According to a tweet on 1 January, it was observed that Arbitrum managed to out-compete other L2s, such as Polygon and Optimism in terms of TVL. However, Optimism still managed to dominate the L2 space in other areas.
Moreover, according to DeFi Llama, Optimism’s TVL declined from $540 million to $500 million in the last 30 days. This decline in TVL affected Optimism’s revenue as well, which fell by 3.3% in the same period, as per data from Token Terminal.
Gas me up, Scottie
Even though Optimism’s TVL and revenue continued to decline, it was able to outperform other L2s in terms of gas usage, according to Dune Analytics. The Layer 2 solution was even able to outpace Arbitrum in this regard.

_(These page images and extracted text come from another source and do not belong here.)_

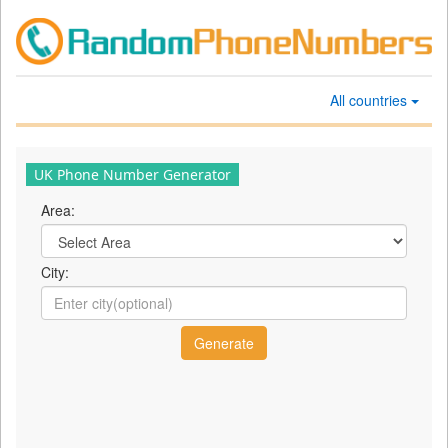
All countries
UK Phone Number Generator
Area:
City:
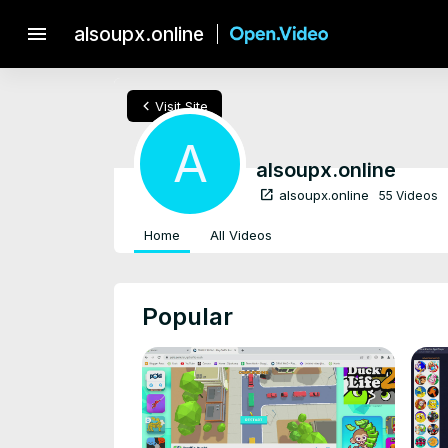
menu
alsoupx.online
chevron_left
Visit Site
A
alsoupx.online
open_in_new
alsoupx.online
55 Videos
Home
All Videos
Popular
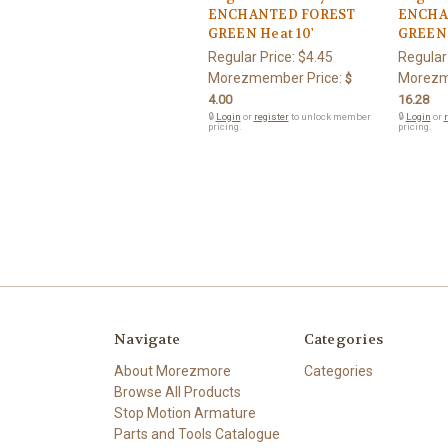
ENCHANTED FOREST
ENCHA
GREEN Heat 10'
GREEN 
Regular Price:
$4.45
Regular
Morezmember Price:
Morezm
$
4.00
16.28
🔒
Login
or
register
to unlock member
🔒
Login
or
r
pricing.
pricing.
Navigate
Categories
About Morezmore
Categories
Browse All Products
Stop Motion Armature
Parts and Tools Catalogue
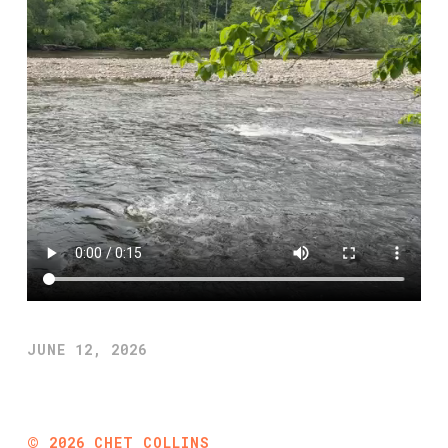
JUNE 12, 2026
©
2026
CHET COLLINS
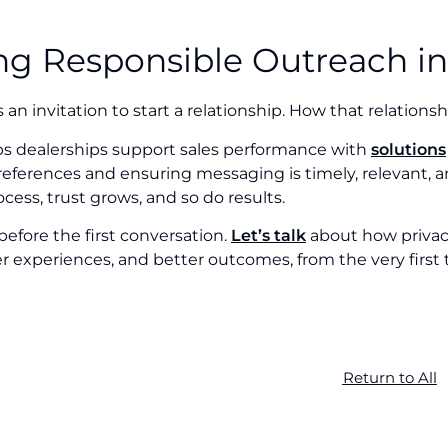
ng Responsible Outreach in
s an invitation to start a relationship. How that relations
lps dealerships support sales performance with
solutions
ferences and ensuring messaging is timely, relevant, an
ocess, trust grows, and so do results.
 before the first conversation.
Let’s talk
about how privacy
r experiences, and better outcomes, from the very first
Return to All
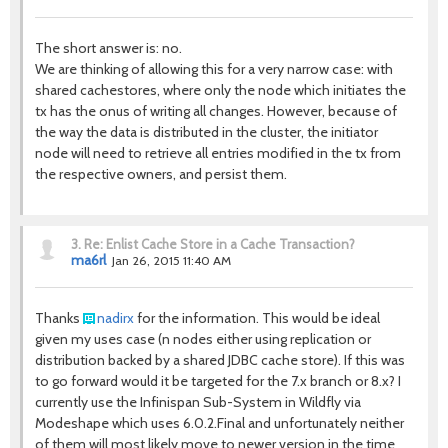
The short answer is: no.
We are thinking of allowing this for a very narrow case: with
shared cachestores, where only the node which initiates the
tx has the onus of writing all changes. However, because of
the way the data is distributed in the cluster, the initiator
node will need to retrieve all entries modified in the tx from
the respective owners, and persist them.
3.
Re: Enlist Cache Store in a Cache Transaction?
ma6rl
Jan 26, 2015 11:40 AM
Thanks
nadirx
for the information. This would be ideal
given my uses case (n nodes either using replication or
distribution backed by a shared JDBC cache store). If this was
to go forward would it be targeted for the 7.x branch or 8.x? I
currently use the Infinispan Sub-System in Wildfly via
Modeshape which uses 6.0.2.Final and unfortunately neither
of them will most likely move to newer version in the time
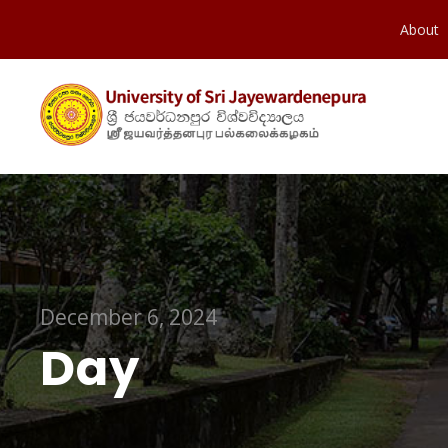
About
December 6, 2024
Day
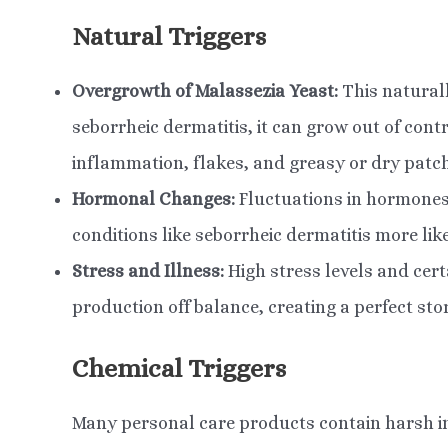
Natural Triggers
Overgrowth of Malassezia Yeast:
This naturall
seborrheic dermatitis, it can grow out of cont
inflammation, flakes, and greasy or dry patc
Hormonal Changes:
Fluctuations in hormones
conditions like seborrheic dermatitis more like
Stress and Illness:
High stress levels and cert
production off balance, creating a perfect sto
Chemical Triggers
Many personal care products contain harsh in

One reason for the growing gas usage on Ethereum [ETH] could be attributed to the fact that users were able to save a lot of ETH by using Optimism.
As evidenced by the chart below, the amount of savings that users were making on their transactions by using Optimism continued to grow. At the time of writing, Optimism provided savings of up to 98.6% to its users.

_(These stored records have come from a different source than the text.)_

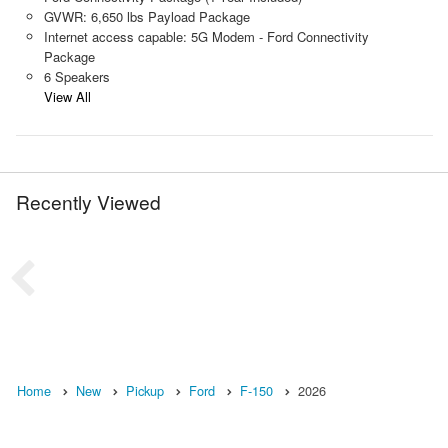
GVWR: 6,650 lbs Payload Package
Internet access capable: 5G Modem - Ford Connectivity
Package
6 Speakers
View All
Recently Viewed
Home
New
Pickup
Ford
F-150
2026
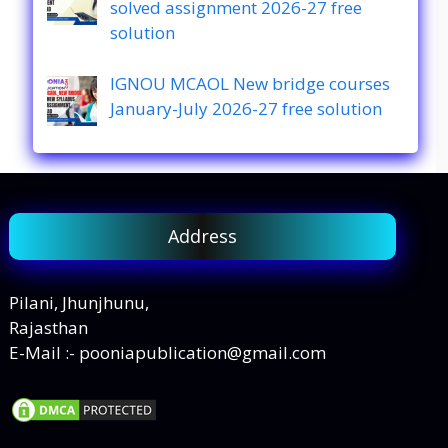
solved assignment 2026-27 free
solution
IGNOU MCAOL New bridge courses
January-July 2026-27 free solution
Address
Pilani, Jhunjhunu,
Rajasthan
E-Mail :- pooniapublication@gmail.com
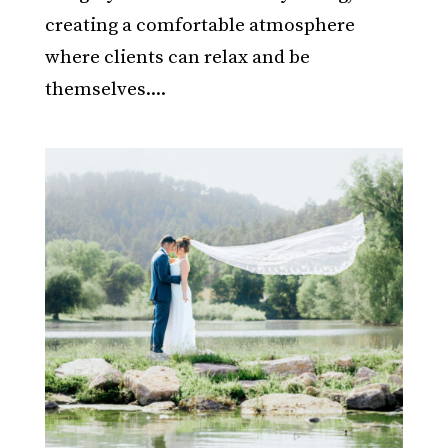
creating a comfortable atmosphere
where clients can relax and be
themselves....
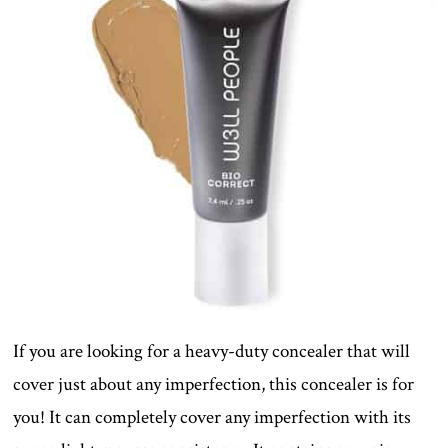
If you are looking for a heavy-duty concealer that will
cover just about any imperfection, this concealer is for
you! It can completely cover any imperfection with its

However, these developments did not aid Optimism’s on-chain activity. Over the last 30 days, Optimism’s velocity and network growth declined. This indicated that the number of times OP was being exchanged had reduced significantly.
The falling network growth, on the other hand, suggested that the number of new addresses transferring OP had fallen.Optimism: State of the token
Optimism would need to garner interest from new addresses to help prop up its price. However, that seemed unlikely, as Optimism’s development activity declined. This indicated that there would be fewer chances of new updates or upgrades that could attract new addresses.
At the time of writing, Optimism was being traded at $0.946. Its price had fallen by 8.87% over the last 30 days.
This caused a decline in Optimism’s market cap dominance during the same period. At press time, OP had captured 0.02% of the overall crypto market.